Exactly how many lines in this data contain the word "خلال"? Only the number should be given.
◆ ◆ ◆ ◆ ◆ ◆ ◆
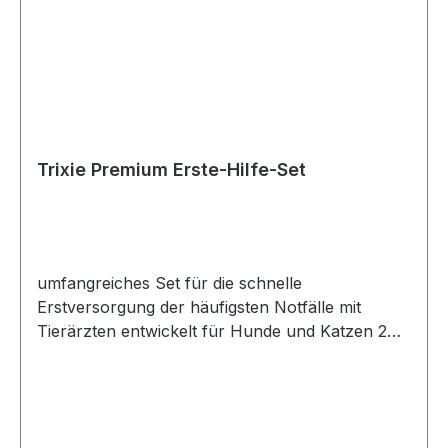
Trixie Premium Erste-Hilfe-Set
umfangreiches Set für die schnelle
Erstversorgung der häufigsten Notfälle mit
Tierärzten entwickelt für Hunde und Katzen 2
Wundkompressen (steril und selbstklebend) 2
Rollen Mullbinden (4 m) 1 Rolle elastische
Mullbinde (4,5 m) 1 Rolle Klebeband 1 Schere 5
Pflaster 4 Alkoholtupfer 2 Mulltupfer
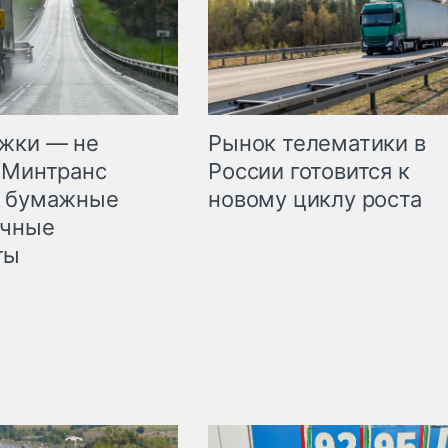
жки — не
Рынок телематики в
 Минтранс
России готовится к
л бумажные
новому циклу роста
очные
ты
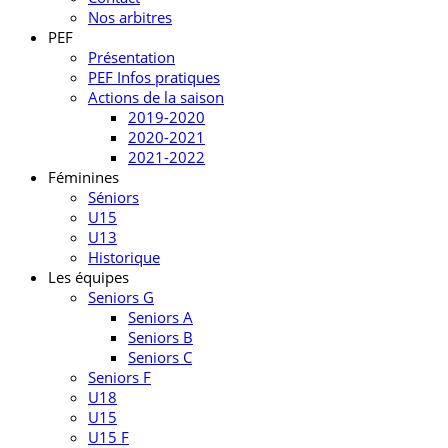
Nos arbitres
PEF
Présentation
PEF Infos pratiques
Actions de la saison
2019-2020
2020-2021
2021-2022
Féminines
Séniors
U15
U13
Historique
Les équipes
Seniors G
Seniors A
Seniors B
Seniors C
Seniors F
U18
U15
U15 F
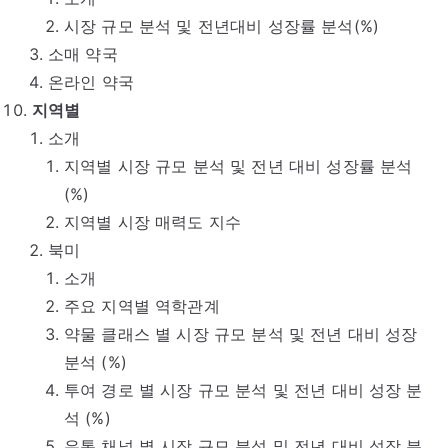
시장 규모 분석 및 전년대비 성장률 분석(%)
소매 약국
온라인 약국
지역별
소개
지역별 시장 규모 분석 및 전년 대비 성장률 분석
(%)
지역별 시장 매력도 지수
북미
소개
주요 지역별 역학관계
약물 클래스 별 시장 규모 분석 및 전년 대비 성장
분석 (%)
투여 경로 별 시장 규모 분석 및 전년 대비 성장 분
석 (%)
유통 채널 별 시장 규모 분석 및 전년 대비 성장 분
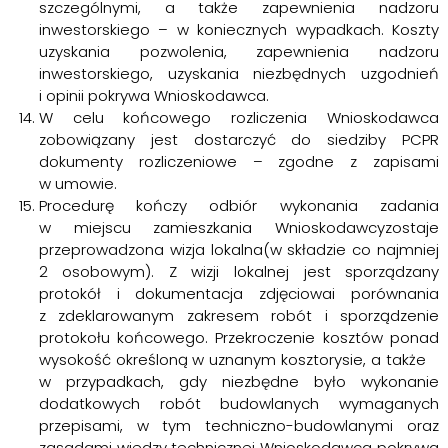
szczególnymi, a także zapewnienia nadzoru
inwestorskiego – w koniecznych wypadkach. Koszty
uzyskania pozwolenia, zapewnienia nadzoru
inwestorskiego, uzyskania niezbędnych uzgodnień
i opinii pokrywa Wnioskodawca.
W celu końcowego rozliczenia Wnioskodawca
zobowiązany jest dostarczyć do siedziby PCPR
dokumenty rozliczeniowe – zgodne z zapisami
w umowie.
Procedurę kończy odbiór wykonania zadania
w miejscu zamieszkania Wnioskodawcyzostaje
przeprowadzona wizja lokalna(w składzie co najmniej
2 osobowym). Z wizji lokalnej jest sporządzany
protokół i dokumentacja zdjęciowai porównania
z zdeklarowanym zakresem robót i sporządzenie
protokołu końcowego. Przekroczenie kosztów ponad
wysokość określoną w uznanym kosztorysie, a także
w przypadkach, gdy niezbędne było wykonanie
dodatkowych robót budowlanych wymaganych
przepisami, w tym techniczno-budowlanymi oraz
zasadami wiedzy technicznej Wnioskodawca pokrywa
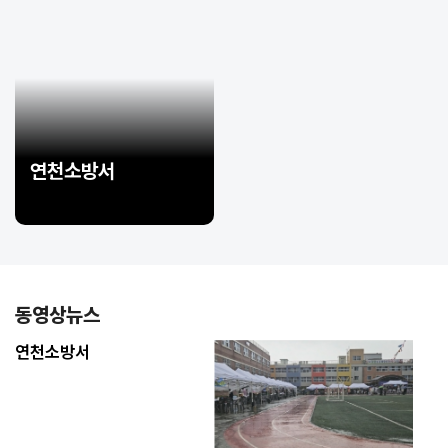
연천소방서
동영상뉴스
연천소방서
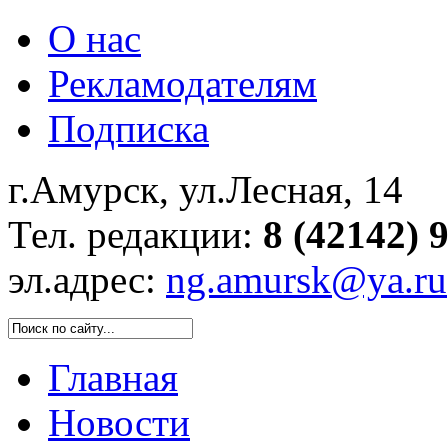
О нас
Рекламодателям
Подписка
г.Амурск, ул.Лесная, 14
Тел. редакции:
8 (42142) 
эл.адрес:
ng.amursk@ya.ru
Главная
Новости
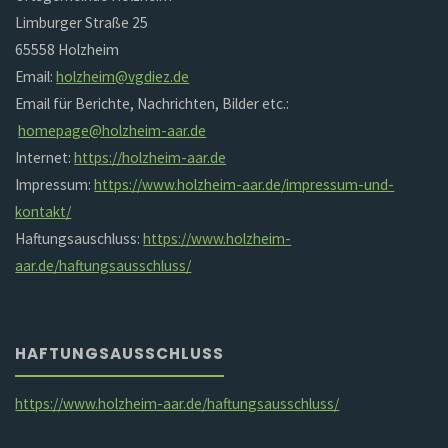
Limburger Straße 25
65558 Holzheim
Email:
holzheim@vgdiez.de
Email für Berichte, Nachrichten, Bilder etc.:
homepage@holzheim-aar.de
Internet:
https://holzheim-aar.de
Impressum:
https://www.holzheim-aar.de/impressum-und-
kontakt/
Haftungsauschluss:
https://www.holzheim-
aar.de/haftungsausschluss/
HAFTUNGSAUSSCHLUSS
https://www.holzheim-aar.de/haftungsausschluss/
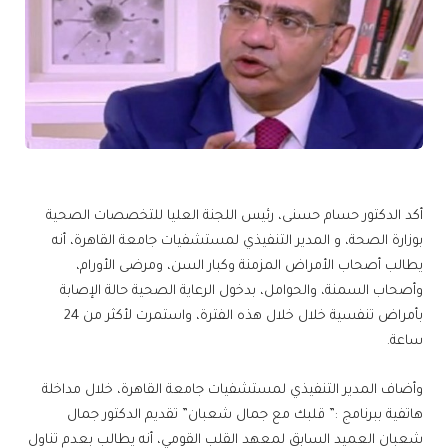
أكد الدكتور حسام حسنى، رئيس اللجنة العليا للتخصصات الصحية
بوزارة الصحة، و المدير التنفيذي لمستشفيات جامعة القاهرة، أنه
يطالب أصحاب الأمراض المزمنة وكبار السن، ومرضى الأورام،
وأصحاب السمنة، والحوامل، بدخول الرعاية الصحية حالة الإصابة
بأمراض تنفسية خلال خلال هذه الفترة، واستمرت لأكثر من 24
ساعة.
وأضاف المدير التنفيذي لمستشفيات جامعة القاهرة، خلال مداخلة
هاتفية ببرنامج :” قلبك مع جمال شعبان” تقديم الدكتور جمال
شعبان العميد السابق لمعهد القلب القومي، أنه يطالب بعدم تناول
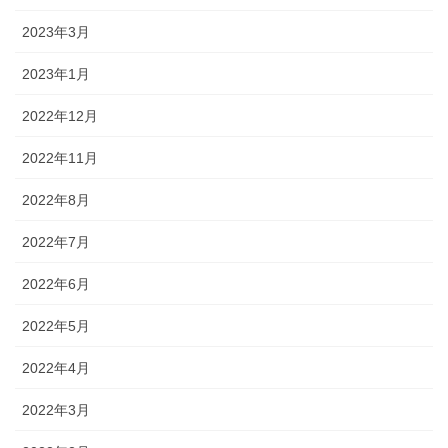
2023年3月
2023年1月
2022年12月
2022年11月
2022年8月
2022年7月
2022年6月
2022年5月
2022年4月
2022年3月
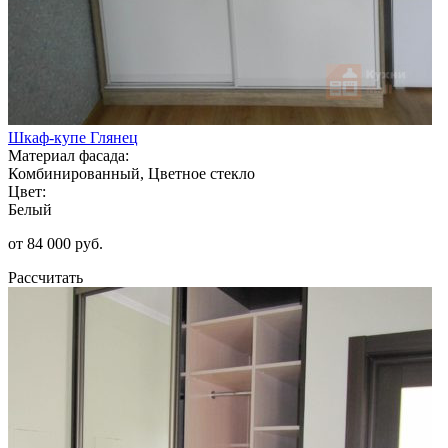
Шкаф-купе Глянец
Материал фасада:
Комбинированный, Цветное стекло
Цвет:
Белый
от 84 000 руб.
Рассчитать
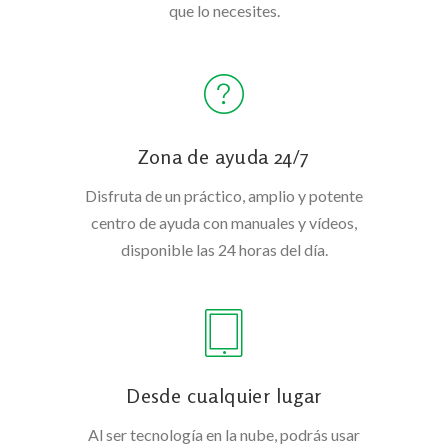
que lo necesites.
Zona de ayuda 24/7
Disfruta de un práctico, amplio y potente
centro de ayuda con manuales y vídeos,
disponible las 24 horas del día.
Desde cualquier lugar
Al ser tecnología en la nube, podrás usar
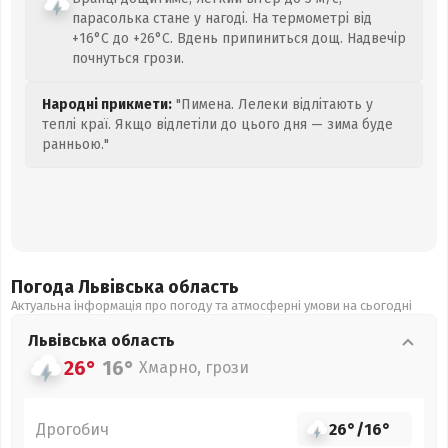
парасолька стане у нагоді. На термометрі від
+16°C до +26°C. Вдень припиниться дощ. Надвечір
почнуться грози.
Народні прикмети:
"Пимена. Лелеки відлітають у
теплі краї. Якщо відлетіли до цього дня — зима буде
ранньою."
Погода Львівська
область
Актуальна інформація про погоду та атмосферні умови на сьогодні
Львівська
область
26°
16°
Хмарно, грози
Дрогобич
26°
/
16°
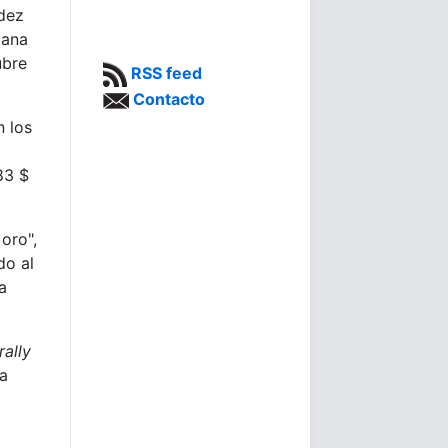
idez
mana
ubre
RSS feed
Contacto
n los
83 $
oro",
do al
a
rally
 a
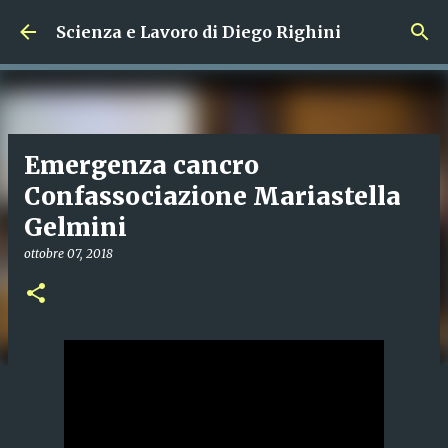
Passa ai contenuti principali
Scienza e Lavoro di Diego Righini
Emergenza cancro
Confassociazione Mariastella
Gelmini
ottobre 07, 2018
◆ ◆ ◆ ◆ ◆ ◆ ◆
*TASK SOLUTION*:
2